If by equivalent you mean, predictable from each other, or in a
one-to-one relationship, then yes.
>4) It is possible to create a reference to a specific work using a
>reference system that it does not support. (The
>translation/transformation would be left to software to resolve.)
Yes (actually, probably left to a mapping table to specify, and then
for software to resolve.
>5) Although a reference system is required, the specific work is
>optional.
Right.
>
>
>It seems that we desire to do the following:
>A) Self-identify text (mainly verses but also ranges of text, chapters,
>and books).
>B) Have the self-identifying identifiers be tied to a reference system
>OR a reference system and a work without having to explicitly state the
>reference system and work with each identifier.

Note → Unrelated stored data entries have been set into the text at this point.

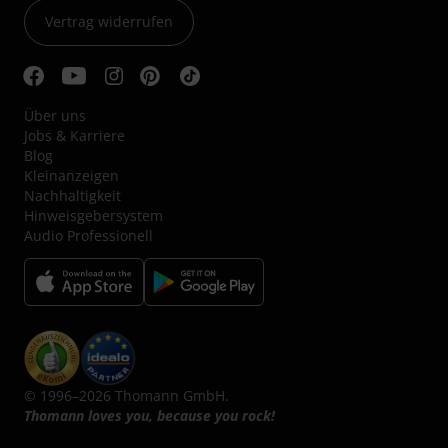
Vertrag widerrufen
Über uns
Jobs & Karriere
Blog
Kleinanzeigen
Nachhaltigkeit
Hinweisgebersystem
Audio Professionell
© 1996–2026 Thomann GmbH.
Thomann loves you, because you rock!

>C) Be able to self-identify text from more than one reference system
>and/or work within a single document.
>D) Create references (not self-identification).
>E) Create a reference to a range of text.
>F) Describe a reference at greater granularity than the reference system
>defines. (grain)
I'd agree with all those. I'd also pin down a few more details, to
some things like:
E1) A range may start and end at any reference-system-specified unit,
or any grain within one.
E2) A range must be confined to a single work.
E3) A range (or for that matter any reference) may become meaningless
when mapped from one edition of a work to another, for various
reasoning such as the referenced text not being included in some
editions, or a range's ends being re-ordered.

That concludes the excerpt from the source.